Another reason why we see Small Business Finance as such a big window of opportunity is that globally in the digital age we are mostly entrepreneurs. The idea of a world that mainly comprised big companies with lots of employees aka consumers looks now like a construct of the post war era in America and Europe. A world with billions of entrepreneurs needs a whole lot of financing innovation – that is the big story we track every Wednesday.
Boxcar 6: Insurance
This was the market that emerged in 2015. We started tracking this market in March 2015 with the headline Not That Many InsuranceTech Startups – Yet and have been posting every Thursday on InsurTech since then.
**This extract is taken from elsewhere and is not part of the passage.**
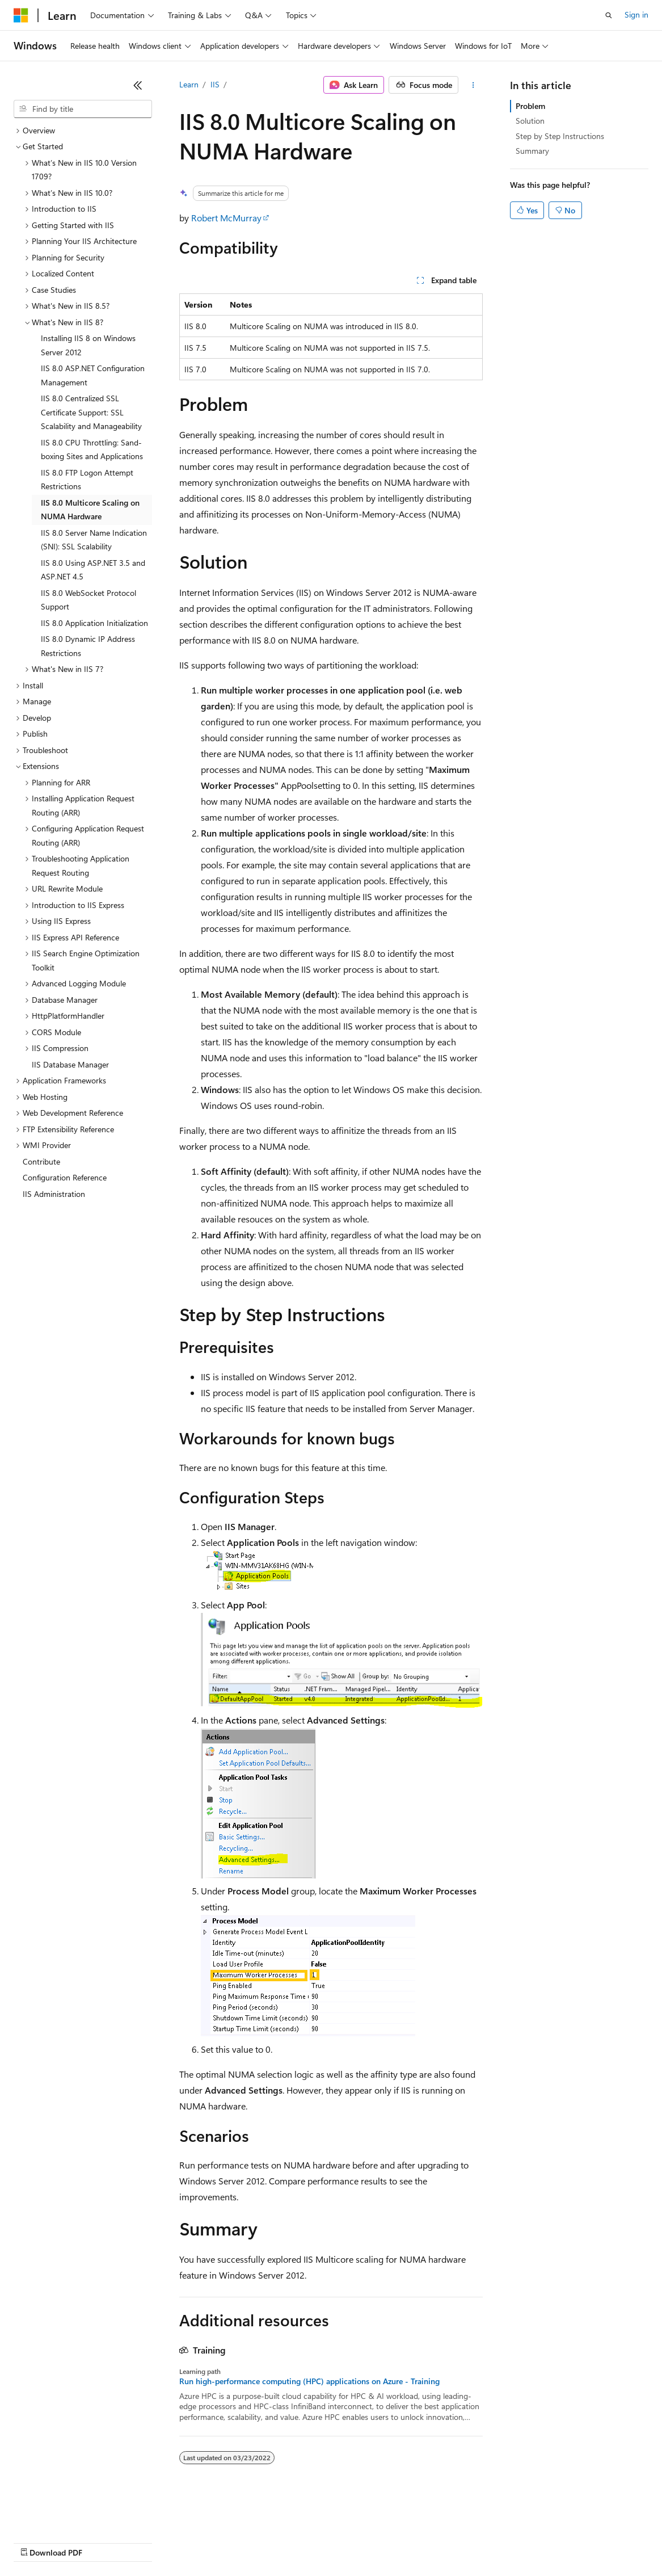  I want to click on Privacy, so click(247, 2541).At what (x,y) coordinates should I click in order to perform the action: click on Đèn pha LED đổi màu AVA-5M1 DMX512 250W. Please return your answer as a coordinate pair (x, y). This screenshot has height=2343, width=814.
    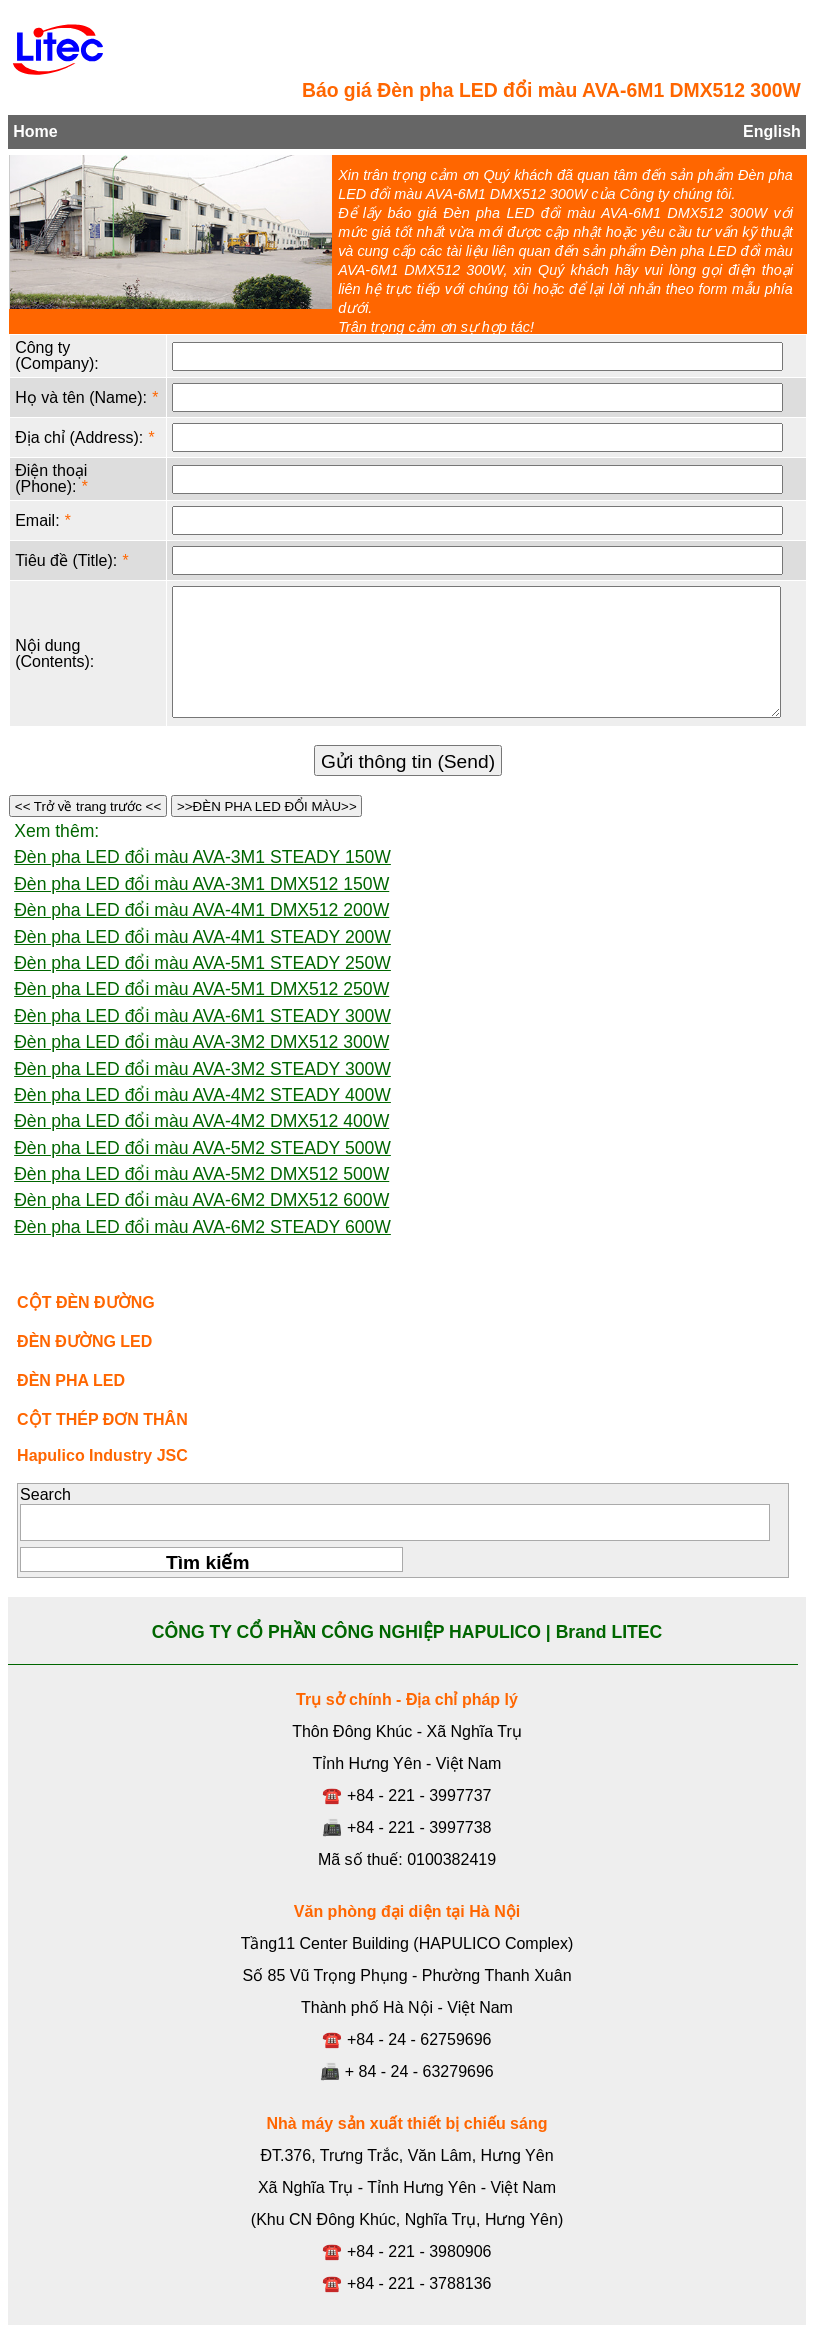
    Looking at the image, I should click on (201, 989).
This is a market in it’s Cambrian explosion phase, with lots of early stage innovation getting funded and coming to market.
One caution for entrepreneurs is that, unlike the banks when Lending and Payments first started getting disrupted around 2009, the Insurance incumbents were hardly asleep at the switch when Insurtech started to emerge in 2015. In fact the big story here maybe Reinsurance As A Service.
Boxcar 7: Corporate Banking
This is a nascent area with very little disruption so far. Traditional services that Fintech will change include M&A, IPO, Treasury, Trade Finance, Money Markets, Credit Ratings.
To go into this nascent area you will need:
- Deep domain knowledge as these are complex functionally
- To be comfortable selling to big enterprises.
We see Corporate Banking the way we saw Insurance in March 2015, under the radar, understood by very few and about to explode.
Which Boxcars will benefit most from the new Blockchain bullet train engine?
This is where the order is quite different:
- Insurance – getting claim to cash from 4 months to days or even hours
- Wealth Management – getting asset settlement from days to minutes
- Corporate Banking – permissioned networks across multiple parties without a traditional intermediary
The other markets will have to wait until Bitcoin goes mainstream and while that is inevitable in my opinion it is not imminent and the timing is very hard to determine.